The point of the examples is not always easy to decipher, and sometimes actually raise questions rather than answer them. E.g., the flight code in 4.2.2 & 3 left me wondering if the error could be correctly raised - maybe this is a case where leaving it to an inter-relations section would work. The authors could then illustrate more clearly where even if one criterion did not recognise a quality issue another used in conjunction with it would.

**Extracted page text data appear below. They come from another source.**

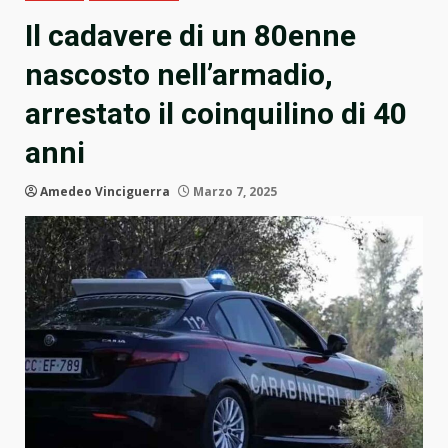
Il cadavere di un 80enne
nascosto nell’armadio,
arrestato il coinquilino di 40
anni
Amedeo Vinciguerra
Marzo 7, 2025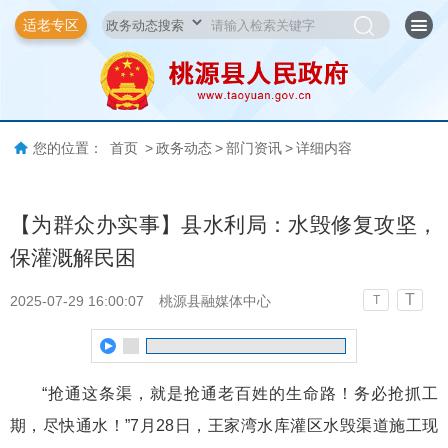
适老专区
您的位置：
首页
>
政务动态
>
部门资讯
>
详细内容
【为群众办实事】县水利局：水毁修复攻坚，
保灌溉解民困
T
2025-07-29 16:00:07
桃源县融媒体中心
T
“抢通这条渠，就是抢通老百姓的生命路！务必抢抓工
期，尽快通水！”
7月28日，王家湾水库灌区水毁渠道施工现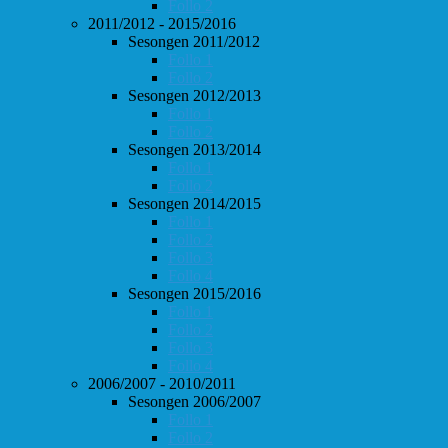
Follo 2
2011/2012 - 2015/2016
Sesongen 2011/2012
Follo 1
Follo 2
Sesongen 2012/2013
Follo 1
Follo 2
Sesongen 2013/2014
Follo 1
Follo 2
Sesongen 2014/2015
Follo 1
Follo 2
Follo 3
Follo 4
Sesongen 2015/2016
Follo 1
Follo 2
Follo 3
Follo 4
2006/2007 - 2010/2011
Sesongen 2006/2007
Follo 1
Follo 2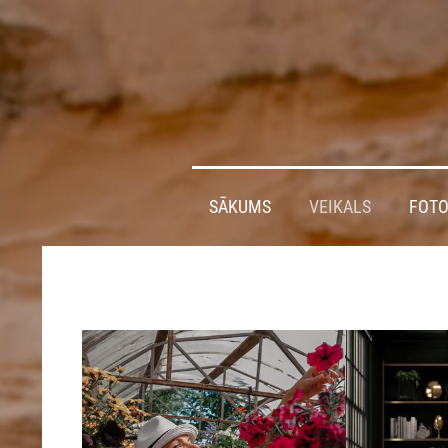
SĀKUMS
VEIKALS
FOTO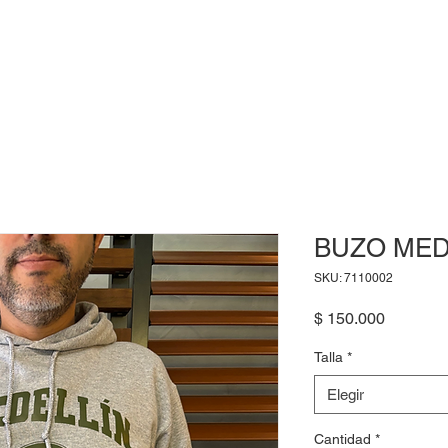
INICIO
CONNECTION
SOLUTIONS
CONTA
BUZO MED
SKU: 7110002
Precio
$ 150.000
Talla
*
Elegir
Cantidad
*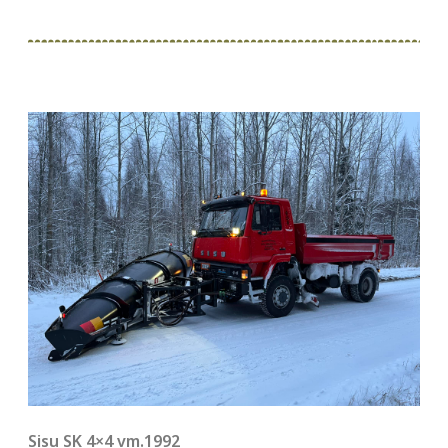
Sisu SK 4×4 vm.1992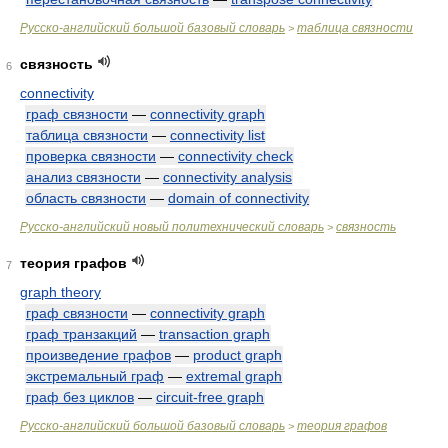
Русско-английский большой базовый словарь
таблица связности
>
связность
6
connectivity
граф связности
—
connectivity graph
таблица связности
—
connectivity list
проверка связности
—
connectivity check
анализ связности
—
connectivity analysis
область связности
—
domain of connectivity
Русско-английский новый политехнический словарь
связность
>
теория графов
7
graph theory
граф связности
—
connectivity graph
граф транзакций
—
transaction graph
произведение графов
—
product graph
экстремальный граф
—
extremal graph
граф без циклов
—
circuit-free graph
Русско-английский большой базовый словарь
теория графов
>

In 4.1.4 the example doesn't make sense - a spoof competitor with HIGHER prices won't entice people away from the real one. 4.4.2 - the date example is a bit far-fetched, differences in formatting for dates is a known issue, the example given is actually one of the simpler encountered, and any basic application should be able to handle it and should probably anticipate such. Also, what exactly is meant by using LD principles to provide data (wrt time/dates) - which principles, and to correct what, using XSD or the time ontology?? Does either XSD or the ontology violate LD principles?
Importantly, my key reservation still remains - a survey should cover a broad range of existing work. I'm not completely convinced the infancy of LD is the only reason for the small number of articles found. It may be that:
- 1. - there isn't enough distinction between LD and other structured data, esp as stored in databases, from this point of view, to justify new research specifically for LD
which leads to:
- 2. - there simply isn't enough yet to warrant a survey for the field. Note I still believe the paper is timely, but it may be that at this point what is possible is a review of nascent work or a proposal to guide research in this area, rather than a complete survey.

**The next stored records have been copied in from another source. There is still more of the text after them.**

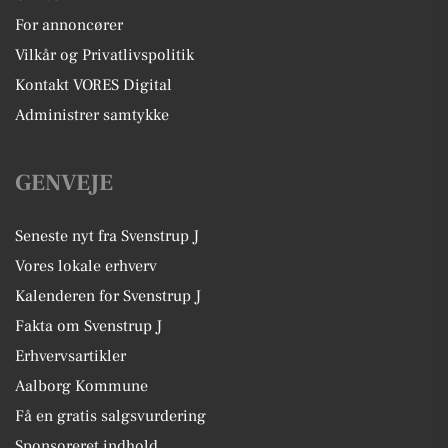
For annoncører
Vilkår og Privatlivspolitik
Kontakt VORES Digital
Administrer samtykke
GENVEJE
Seneste nyt fra Svenstrup J
Vores lokale erhverv
Kalenderen for Svenstrup J
Fakta om Svenstrup J
Erhvervsartikler
Aalborg Kommune
Få en gratis salgsvurdering
Sponsoreret indhold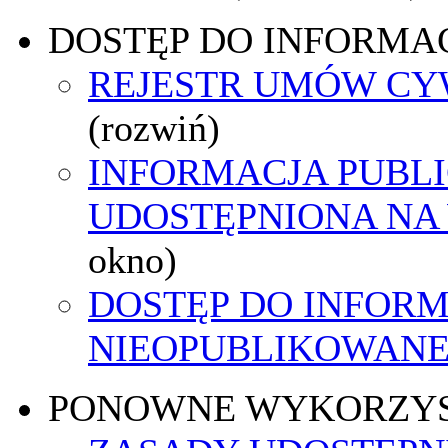
DOSTĘP DO INFORMAC
REJESTR UMÓW C
(rozwiń)
INFORMACJA PUBL
UDOSTĘPNIONA NA
okno)
DOSTĘP DO INFORM
NIEOPUBLIKOWANEJ
PONOWNE WYKORZY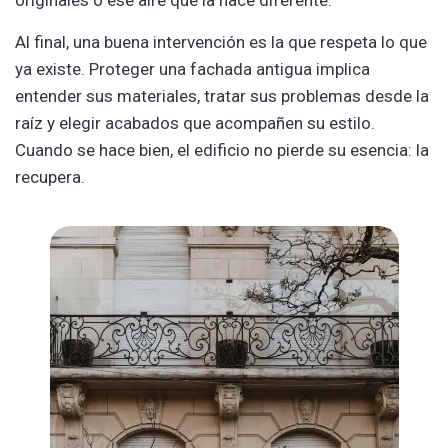
originales o ese aire que la hace diferente.
Al final, una buena intervención es la que respeta lo que
ya existe. Proteger una fachada antigua implica
entender sus materiales, tratar sus problemas desde la
raíz y elegir acabados que acompañen su estilo.
Cuando se hace bien, el edificio no pierde su esencia: la
recupera.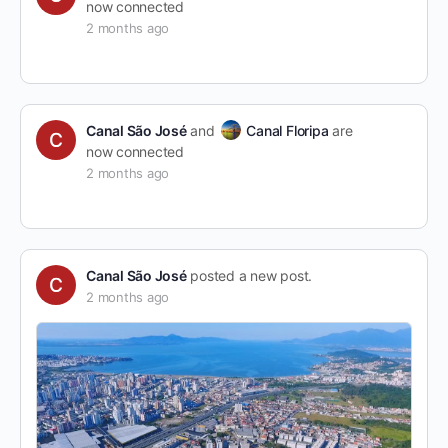
now connected
2 months ago
Canal São José
and
Canal Floripa
are
now connected
2 months ago
Canal São José
posted a new post.
2 months ago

I'm actually quite surprised that the authors didn't look for new papers in the interim for the reviewed version, i.e., 2012+. Granted, it is more work and moves the goal post. But this would only be positive, and would widen the scope, even if only by a few more papers. And it would make the paper more current, which is important considering we all agree the field is nascent. Further, a good survey may be considered seminal work, it needs sufficient breadth to guide new research and further work.
Related to the point above, while more of the 21 are referenced in the quality descriptions/definitions, they still mostly start with "Bizer [6] adopted the definition of [QualityCriterionX] from [AuthorsY] …". My original point has not been addressed. I'll try to illustrate more fully why this is an issue. Note, as in my initial review, I am in no way discounting how much work goes into a PhD thesis. However, it is, if I must be pedantic, not in the normal sense peer-reviewed, it is examined. Also, theses are not normally classified as regular publications, unless they have been independently reviewed after the fact and published. So the point that a survey should not rely predominantly on a thesis still holds. The way in which it is mostly cited actually strengthens my point - if it can only be cited indirectly, and needs to be substantiated by whoever else its author was citing, then the authors of this paper are actually saying that it cannot stand on its own. Also, large sections of the paper start to read a bit like a review of the thesis.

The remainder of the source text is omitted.